Pragmatic Capitalism

Capital for Living a More Practical Life

Oversimplifying the Ignoramus Strategy

I enjoyed this post from Paul Krugman (despite its borderline ad hominem approach – which I think is more playful than insulting really).  He rather succinctly describes the environment of the last few years, why austerians have been wrong, and why the government’s budget deficit has been a benefit and not a cost to the US economy.  But I don’t know if the post is descript enough.  Here’s what he says specifically (with my comments in bold):

“1. The economy isn’t like an individual family that earns a certain amount and spends some other amount, with no relationship between the two. My spending is your income and your spending is my income. If we both slash spending, both of our incomes fall.”

Precisely.  This is Wynne Godley 101.  As the sector financial balances clearly show, one sector’s spending is another sector’s income.  See the following chart for instance:


“2. We are now in a situation in which many people have cut spending, either because they chose to or because their creditors forced them to, while relatively few people are willing to spend more. The result is depressed incomes and a depressed economy, with millions of willing workers unable to find jobs.”
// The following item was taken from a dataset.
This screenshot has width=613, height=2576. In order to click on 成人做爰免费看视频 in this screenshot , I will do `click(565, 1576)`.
Precisely, this is balance sheet recession theory 101.  When the debt bubble hit spenders turned into savers because they were concerned about the health of their balance sheets as asset values collapsed and incomes declined.  MRists are more specific though.  We understand there are times when supply side problems exist and when demand side problems exist (so, in an environment like today, we emphasize demand side problems).  

“3. Things aren’t always this way, but when they are, the government is not in competition with the private sector. Government purchases don’t use resources that would otherwise be producing private goods, they put unemployed resources to work. Government borrowing doesn’t crowd out private borrowing, it puts idle funds to work. As a result, now is a time when the government should be spending more, not less. If we ignore this insight and cut government spending instead, the economy will shrink and unemployment will rise. In fact, even private spending will shrink, because of falling incomes.”
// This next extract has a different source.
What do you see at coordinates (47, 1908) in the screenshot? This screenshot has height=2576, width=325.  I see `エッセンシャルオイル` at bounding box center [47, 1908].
I’d say MOSTLY right.  But there are definitely instances where the government could compete with the private sector for jobs and hurt overall output.  

“4. This view of our problems has made correct predictions over the past four years, while alternative views have gotten it all wrong. Budget deficits haven’t led to soaring interest rates (and the Fed’s “money-printing” hasn’t led to inflation); austerity policies have greatly deepened economic slumps almost everywhere they have been tried.”

Right.  Monetary Realism emphasizes understanding the structure of a monetary system from its institutional roots up.  In Europe where nations are currency users with a foreign central bank the nations have solvency constraints.  The USA is entirely different.  So there’s an element of “it depends” in PK’s comment which I think is very important.  

“5. Yes, the government must pay its bills in the long run. But spending cuts and/or tax increases should wait until the economy is no longer depressed, and the private sector is willing to spend enough to produce full employment.”

Not exactly.  The government doesn’t HAVE to pay off the national debt over the long-term.  Remember, the government’s debt is the non-government’s saving.  Ie, the government’s issued t-bond make up part of grandma and grandpa’s savings accounts in the same way that a corporation’s liabilities (like corporate bonds) are someone’s savings.  Dr. Krugman seems to have forgotten bullet point #1.   Anyhow, the more important point is not that the government has to “pay off” the debt, but that it must be cognizant of how this debt impacts the private sector and perhaps more importantly, how its spending impacts private output.  For instance, government spending could be entirely counterproductive if it resulted in paying 300 million Americans to sit on their couches all day (yes, extreme example, but you get the point).  

Anyhow, those are my big picture thoughts there.  What are yours?